A ping command can be used to check whether a computer responds to IP requests. A special ICMP packet of the type "Echo Request" is used for this purpose, to which an IP device responds with an "Echo Reply" packet. This echo functionality is colloquially called "Ping".
In addition to checking whether a host is reachable, a ping check also checks the response time in milliseconds, commonly known as "round trip delay". This is the time in milliseconds that elapses from the sending of a ping request to the arrival of a ping response, i.e. twice time needed to travel from source to destination plus the local processing time at the destination site.
ICMP pings are an important tool for diagnosing network problems, so most servers also respond to ICMP echo requests.

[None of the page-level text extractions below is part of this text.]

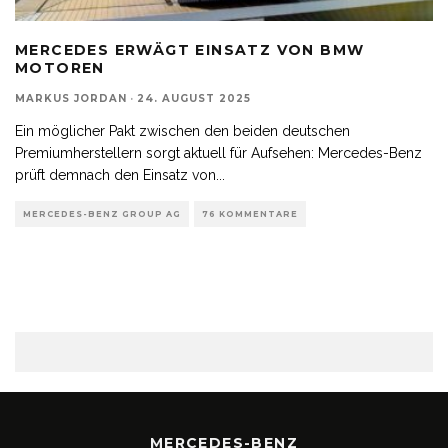
MERCEDES ERWÄGT EINSATZ VON BMW
MOTOREN
MARKUS JORDAN
·
24. AUGUST 2025
Ein möglicher Pakt zwischen den beiden deutschen
Premiumherstellern sorgt aktuell für Aufsehen: Mercedes-Benz
prüft demnach den Einsatz von
...
MERCEDES-BENZ GROUP AG
76 KOMMENTARE
MERCEDES-BENZ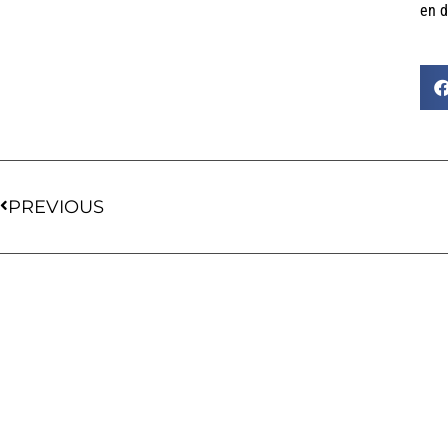
en d
PREVIOUS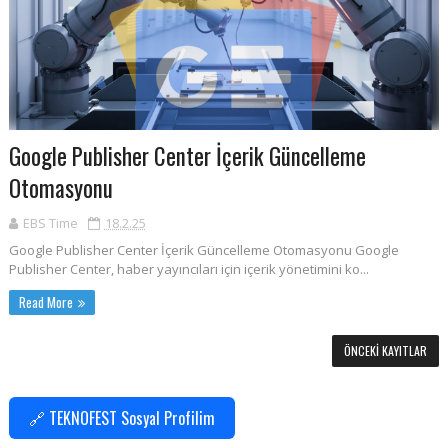
Google Publisher Center İçerik Güncelleme
Otomasyonu
EBS Time
18.2.25
Google Publisher Center İçerik Güncelleme Otomasyonu Google
Publisher Center, haber yayıncıları için içerik yönetimini ko...
Read More
ÖNCEKI KAYITLAR
🔗 TEKNOFEST Sosyal Profilim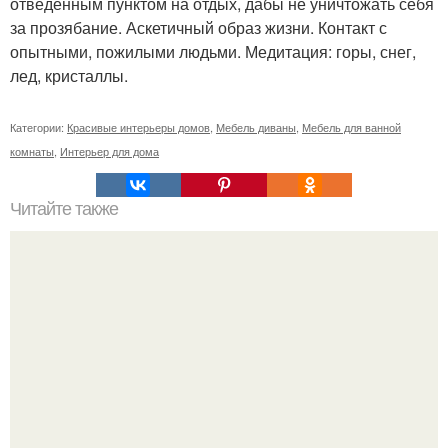
отведенным пунктом на отдых, дабы не уничтожать себя
за прозябание. Аскетичный образ жизни. Контакт с
опытными, пожилыми людьми. Медитация: горы, снег,
лед, кристаллы.
Категории:
Красивые интерьеры домов
,
Мебель диваны
,
Мебель для ванной
комнаты
,
Интерьер для дома
Читайте также
? 10. Ежедневных хитростей, позволяющих никогда не
делать уборку?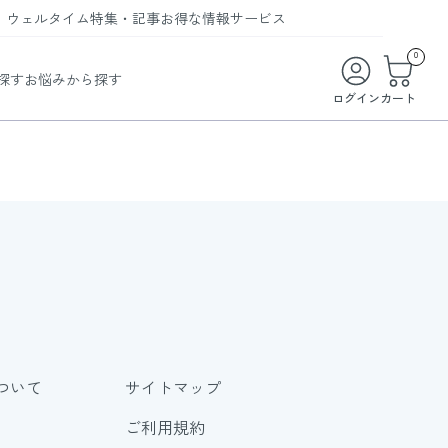
ウェルタイム
特集・記事
お得な情報
サービス
ウェルタイム
今月の特集
オンライン特典
お得な商品・お試し商品
0
探す
お悩みから探す
ビューティータイム
WELMAG
メンバーシッププログラム
WEB限定/期間限定キャンペーン
ログイン
カート
ヘルスケアタイム
LINEお友達登録
まとめ買い商品
ソア
フィットネスタイム
よくあるご質問
 オードトワレ
ライフスタイルタイム
お問い合わせ
ご利用ガイド
トコラーゲン
ついて
サイトマップ
ご利用規約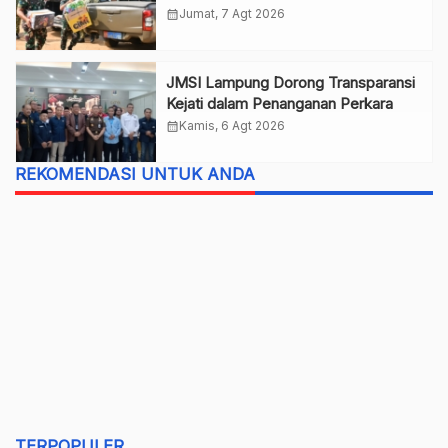
Nurul Huda
calendar_month
Jumat, 7 Agt 2026
JMSI Lampung Dorong Transparansi
Kejati dalam Penanganan Perkara
calendar_month
Kamis, 6 Agt 2026
REKOMENDASI UNTUK ANDA
TERPOPULER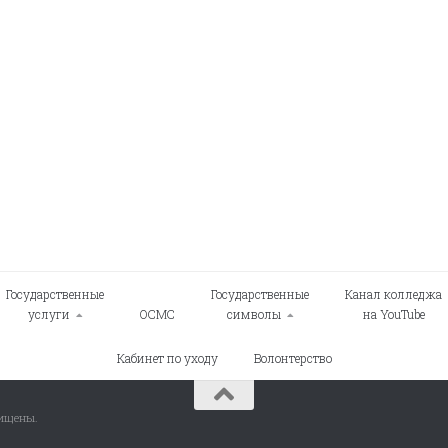
Государственные
Государственные
Канал колледжа
услуги
ОСМС
символы
на YouTube
Кабинет по уходу
Волонтерство
щищены.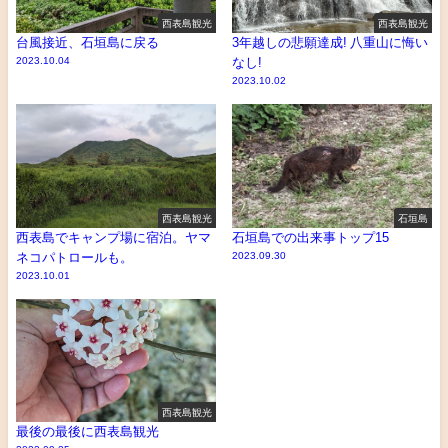
西表島観光
西表島観光
台風接近、石垣島に戻る
3年越しの悲願達成! 八重山に悔い
2023.10.04
なし!
2023.10.02
西表島観光
石垣島
西表島でキャンプ場に宿泊。ヤマ
石垣島での出来事トップ15
ネコパトロールも。
2023.09.30
2023.10.01
西表島観光
最後の最後に西表島観光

If a web server is down due to overload, or perhaps even crashed, the host will often still respond to ping requests.
Conversely, if a host does not respond to ICMP ping, this does not necessarily mean that there is not a working server behind that IP address. Some server administrators deliberately block IP packets from countries with a high proportion of malicious traffic, such as China, Russia or North Korea. Or it's a Windows host where echo replies are blocked by default until a network administrator corrects this nonsense, because, from an IT security perspective, "security by obscurity" is usually not a good idea.
Ping functionality is defined for IPv4 as well as IPv6, and this IP Checker supports both protocols. The response time shown here is the round trip delay measured from a large Datacenter located in Germany.
"Echo Reply", by the way, is only one of many ICMP types, there are many more packet types that serve diagnostic or even essential transmission functions, such as IP fragmentation indication and avoidance.